Hair color in anime

The purpose of unnatural hair color in anime

Why anime characters have such a variety of hair colors has been a topic of debate for a long time. One plausible argument is that un-natural hair color is just an artistic device employed to allow for easier immediate recognition of characters. Often, within the world of an anime, characters either don’t see un-natural hair colors, or hair colors that are uncommon or not natural in reality are naturally occurring within the world of the anime.

Some people say that American animators are intentionally avoiding the use of odd colored hair so as to avoid comparison with Japanese animation. In one respect, hopefully that’s not the case because you wouldn’t want any artist’s creativity to be stifled by anxiety over being misinterpreted.

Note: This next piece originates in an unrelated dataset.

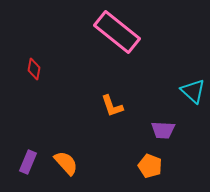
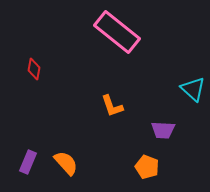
cyan triangle: moved 2 px up
orange pentagon: moved 3 px left, 1 px down
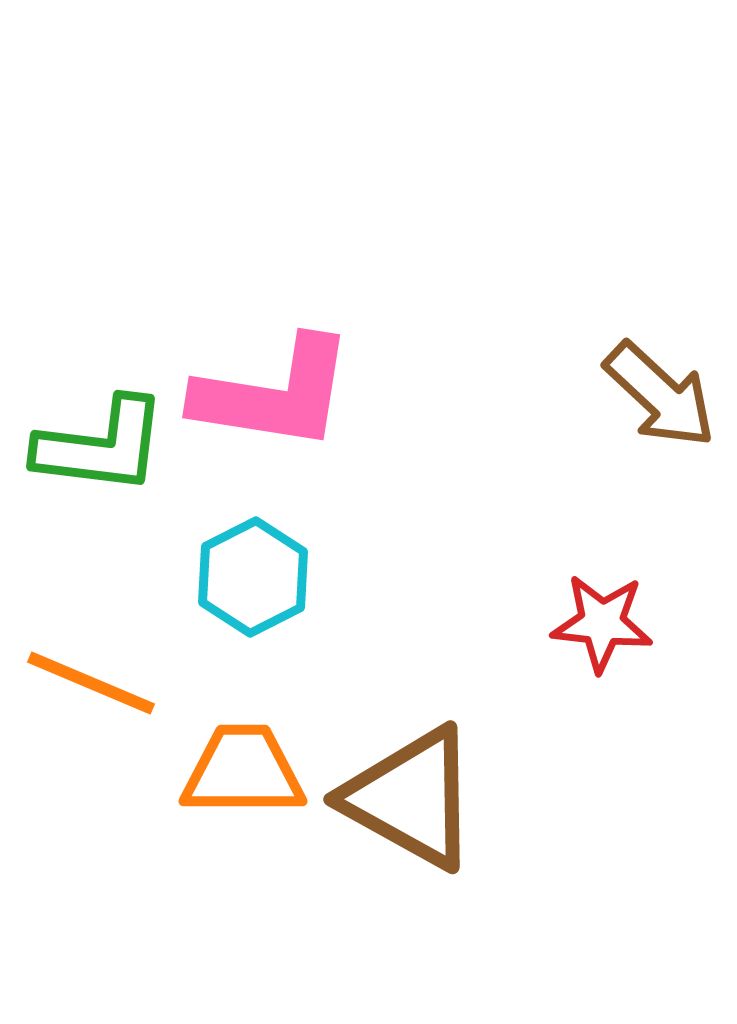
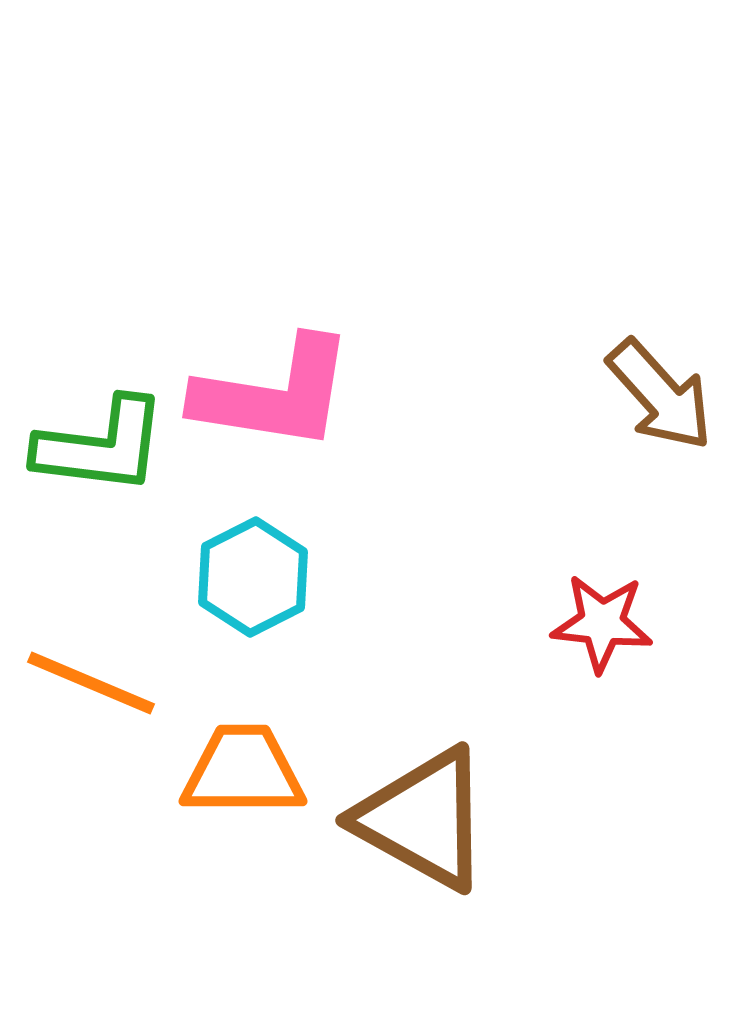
brown arrow: rotated 5 degrees clockwise
brown triangle: moved 12 px right, 21 px down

On the other hand, American animation has always primarily used natural, realistic hair colors, so it doesn’t seem that a reliance on a limited color palate necessarily limits or hinders American animation.

To a certain degree, you got to agree with the principle of brightly colored hair being optimum for animation intended for young viewers. Children are more apt to recognize and distinguish between colors than between more subtle distinctions.

Japanese entertainment seems to recognize this fact. Mahou girls including the casts of Ojamajo Doremi, Sailor Moon, Tokyo Mew Mew, and Pretty Cure are color coordinated. Live action sentai hero teams are also often clad in brightly colored outfits.

But the carefully considered use of color in anime is not limited to just children’s anime. Hair color enhances character and makes an almost subliminal impact on mature viewers. Characters that have very light blue or grey color hair, like Evangelion’s Rei Ayanami, Oyuki from Urusei Yatsura, Nadesico’s Ruri Hoshino, Tessa from Full Metal Panic, and Guu from Hare Nochi Guu, have cool and aloof personalities.

In turn, viewers expect characters with that hair color to have a calm and dignified personality. Lum’s bright green hair suggests a vibrant energy, and something un-natural or alien. Mahromatic’s Mahoro Ando, Yuri from the Dirty Pair, and Ghost in the Shell’s Motoko Kusanagi all have a deep, rich purple hair- a color that suggests depth and richness.

It’s probably not a coincidence that Mahoro, Motoko, and Yuri are characters whose overt femininity cloaks their potential for outbursts of aggressive violence. Bright colors may be effective in capturing the attention of children, but that doesn’t mean that effective use of color doesn’t also have an effect on older viewers.

Given that many of the people that watch anime are male, it makes some sense that male anime characters often have neutral or natural hair colors. A conventional looking male character can serve as an everyman for male viewers to relate to and vicariously imagine themselves as. Male characters with realistic hair colors may also be more appealing to female viewers. Male viewers may see a fantasy ideal girl in a primary colored, fictional idol.

In the end, the use of un-natural hair colors doesn’t compromise the effectiveness of a character design. On the contrary, the careful, considerate selection of a hair color can immeasurably enhance an anime character’s visual design and the impact that character makes on viewers.

Ayanami Rei wouldn’t have become such an iconic character if her hair was black instead of light blue. Lum wouldn’t be the same character if her hair wasn’t green.